[Collected data]
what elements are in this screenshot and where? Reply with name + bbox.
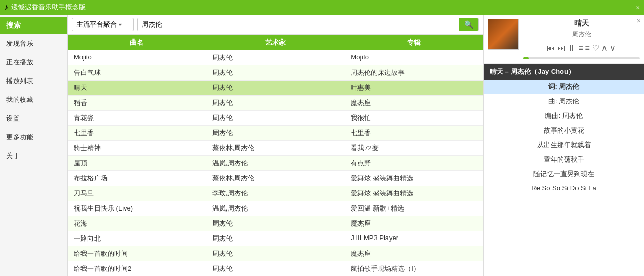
table-row[interactable]: 花海 周杰伦 魔杰座 bbox=[68, 216, 483, 231]
menu-icon[interactable]: ≡ bbox=[578, 44, 583, 53]
table-row[interactable]: 布拉格广场 蔡依林,周杰伦 爱舞炫 盛装舞曲精选 bbox=[68, 171, 483, 186]
play-pause-button[interactable]: ⏸ bbox=[568, 44, 576, 53]
cell-album: 看我72变 bbox=[344, 141, 483, 155]
lyric-line[interactable]: Re So So Si Do Si La bbox=[484, 181, 644, 194]
progress-track[interactable] bbox=[523, 57, 640, 59]
table-row[interactable]: 七里香 周杰伦 七里香 bbox=[68, 126, 483, 141]
cell-album: 叶惠美 bbox=[344, 81, 483, 95]
cell-name: 一路向北 bbox=[68, 231, 206, 246]
search-input[interactable] bbox=[138, 18, 459, 31]
cell-name: 告白气球 bbox=[68, 65, 206, 80]
lyric-line[interactable]: 随记忆一直晃到现在 bbox=[484, 167, 644, 181]
close-panel-button[interactable]: × bbox=[637, 17, 641, 25]
lyric-line[interactable]: 从出生那年就飘着 bbox=[484, 138, 644, 152]
table-row[interactable]: 青花瓷 周杰伦 我很忙 bbox=[68, 111, 483, 126]
cell-name: 给我一首歌的时间 bbox=[68, 246, 206, 261]
table-row[interactable]: 刀马旦 李玟,周杰伦 爱舞炫 盛装舞曲精选 bbox=[68, 186, 483, 201]
cell-artist: 蔡依林,周杰伦 bbox=[206, 171, 345, 186]
platform-label: 主流平台聚合 bbox=[76, 20, 117, 29]
chevron-down-icon: ▾ bbox=[119, 22, 122, 28]
right-panel: 晴天 周杰伦 ⏮ ⏭ ⏸ ≡ ≡ ♡ ∧ ∨ × bbox=[483, 15, 644, 276]
player-info: 晴天 周杰伦 ⏮ ⏭ ⏸ ≡ ≡ ♡ ∧ ∨ bbox=[519, 19, 640, 59]
cell-album: 爱舞炫 盛装舞曲精选 bbox=[344, 186, 483, 201]
cell-album: 七里香 bbox=[344, 126, 483, 140]
cell-album: 航拍歌手现场精选（I） bbox=[344, 261, 483, 276]
sidebar-item-playlist[interactable]: 播放列表 bbox=[0, 72, 67, 90]
lyric-line[interactable]: 故事的小黄花 bbox=[484, 123, 644, 138]
search-input-container: 🔍 bbox=[137, 18, 479, 31]
cell-name: 七里香 bbox=[68, 126, 206, 140]
close-button[interactable]: × bbox=[636, 4, 640, 11]
table-row[interactable]: 骑士精神 蔡依林,周杰伦 看我72变 bbox=[68, 141, 483, 156]
song-info-banner: 晴天 – 周杰伦（Jay Chou） bbox=[484, 64, 644, 80]
sidebar-item-playing[interactable]: 正在播放 bbox=[0, 53, 67, 72]
search-button[interactable]: 🔍 bbox=[459, 18, 478, 31]
scroll-down-button[interactable]: ∨ bbox=[610, 43, 616, 53]
col-header-name: 曲名 bbox=[68, 35, 206, 50]
scroll-up-button[interactable]: ∧ bbox=[601, 43, 608, 53]
table-body: Mojito 周杰伦 Mojito 告白气球 周杰伦 周杰伦的床边故事 晴天 周… bbox=[68, 50, 483, 276]
prev-step-button[interactable]: ⏭ bbox=[557, 44, 566, 53]
sidebar-item-favorites[interactable]: 我的收藏 bbox=[0, 90, 67, 109]
prev-button[interactable]: ⏮ bbox=[547, 44, 555, 53]
cell-album: 爱舞炫 盛装舞曲精选 bbox=[344, 171, 483, 186]
sidebar: 搜索 发现音乐 正在播放 播放列表 我的收藏 设置 更多功能 关于 bbox=[0, 15, 68, 276]
cell-artist: 温岚,周杰伦 bbox=[206, 201, 345, 216]
cell-name: 晴天 bbox=[68, 81, 206, 95]
cell-album: 周杰伦的床边故事 bbox=[344, 65, 483, 80]
mini-player: 晴天 周杰伦 ⏮ ⏭ ⏸ ≡ ≡ ♡ ∧ ∨ × bbox=[484, 15, 644, 64]
platform-selector[interactable]: 主流平台聚合 ▾ bbox=[72, 18, 134, 31]
sidebar-item-settings[interactable]: 设置 bbox=[0, 109, 67, 128]
table-header: 曲名 艺术家 专辑 bbox=[68, 35, 483, 50]
heart-icon[interactable]: ♡ bbox=[592, 43, 599, 53]
cell-album: 爱回温 新歌+精选 bbox=[344, 201, 483, 216]
cell-artist: 周杰伦 bbox=[206, 126, 345, 140]
cell-artist: 周杰伦 bbox=[206, 246, 345, 261]
cell-artist: 周杰伦 bbox=[206, 65, 345, 80]
table-row[interactable]: 稻香 周杰伦 魔杰座 bbox=[68, 96, 483, 111]
cell-name: 屋顶 bbox=[68, 156, 206, 170]
cell-album: 魔杰座 bbox=[344, 96, 483, 110]
cell-album: 魔杰座 bbox=[344, 246, 483, 261]
table-row[interactable]: 屋顶 温岚,周杰伦 有点野 bbox=[68, 156, 483, 171]
cell-name: 给我一首歌的时间2 bbox=[68, 261, 206, 276]
table-row[interactable]: Mojito 周杰伦 Mojito bbox=[68, 50, 483, 65]
table-row[interactable]: 晴天 周杰伦 叶惠美 bbox=[68, 81, 483, 96]
repeat-icon[interactable]: ≡ bbox=[585, 44, 590, 53]
cell-artist: 周杰伦 bbox=[206, 50, 345, 65]
cell-artist: 蔡依林,周杰伦 bbox=[206, 141, 345, 155]
cell-name: 骑士精神 bbox=[68, 141, 206, 155]
main-container: 搜索 发现音乐 正在播放 播放列表 我的收藏 设置 更多功能 关于 主流平台聚合… bbox=[0, 15, 644, 276]
minimize-button[interactable]: — bbox=[623, 4, 629, 11]
cell-name: 花海 bbox=[68, 216, 206, 231]
cell-name: 布拉格广场 bbox=[68, 171, 206, 186]
cell-name: 刀马旦 bbox=[68, 186, 206, 201]
cell-artist: 李玟,周杰伦 bbox=[206, 186, 345, 201]
window-controls: — × bbox=[623, 4, 640, 11]
app-title: 遗憾迟香音乐助手概念版 bbox=[11, 3, 623, 12]
table-row[interactable]: 祝我生日快乐 (Live) 温岚,周杰伦 爱回温 新歌+精选 bbox=[68, 201, 483, 216]
sidebar-item-about[interactable]: 关于 bbox=[0, 147, 67, 165]
cell-album: 魔杰座 bbox=[344, 216, 483, 231]
table-row[interactable]: 给我一首歌的时间 周杰伦 魔杰座 bbox=[68, 246, 483, 261]
player-artist: 周杰伦 bbox=[523, 30, 640, 39]
cell-artist: 周杰伦 bbox=[206, 111, 345, 125]
cell-artist: 周杰伦 bbox=[206, 96, 345, 110]
table-row[interactable]: 告白气球 周杰伦 周杰伦的床边故事 bbox=[68, 65, 483, 81]
lyric-line[interactable]: 词: 周杰伦 bbox=[484, 80, 644, 94]
cell-album: J III MP3 Player bbox=[344, 231, 483, 246]
lyric-line[interactable]: 曲: 周杰伦 bbox=[484, 94, 644, 109]
sidebar-item-discover[interactable]: 发现音乐 bbox=[0, 34, 67, 53]
table-row[interactable]: 给我一首歌的时间2 周杰伦 航拍歌手现场精选（I） bbox=[68, 261, 483, 276]
cell-name: Mojito bbox=[68, 50, 206, 65]
cell-album: Mojito bbox=[344, 50, 483, 65]
table-row[interactable]: 一路向北 周杰伦 J III MP3 Player bbox=[68, 231, 483, 246]
lyrics-area: 词: 周杰伦曲: 周杰伦编曲: 周杰伦故事的小黄花从出生那年就飘着童年的荡秋千随… bbox=[484, 80, 644, 276]
search-bar: 主流平台聚合 ▾ 🔍 bbox=[68, 15, 483, 35]
player-song-title: 晴天 bbox=[523, 19, 640, 28]
lyric-line[interactable]: 童年的荡秋千 bbox=[484, 152, 644, 167]
sidebar-item-search[interactable]: 搜索 bbox=[0, 17, 67, 34]
app-icon: ♪ bbox=[4, 3, 8, 12]
sidebar-item-more[interactable]: 更多功能 bbox=[0, 128, 67, 147]
lyric-line[interactable]: 编曲: 周杰伦 bbox=[484, 109, 644, 123]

■ **TASK GOAL**
Wherever "布拉格广场" appears in a line of the entries, copy that line.

■ **PROBLEM SOLUTION**
table-row[interactable]: 布拉格广场 蔡依林,周杰伦 爱舞炫 盛装舞曲精选 bbox=[68, 171, 483, 186]
cell-name: 布拉格广场 bbox=[68, 171, 206, 186]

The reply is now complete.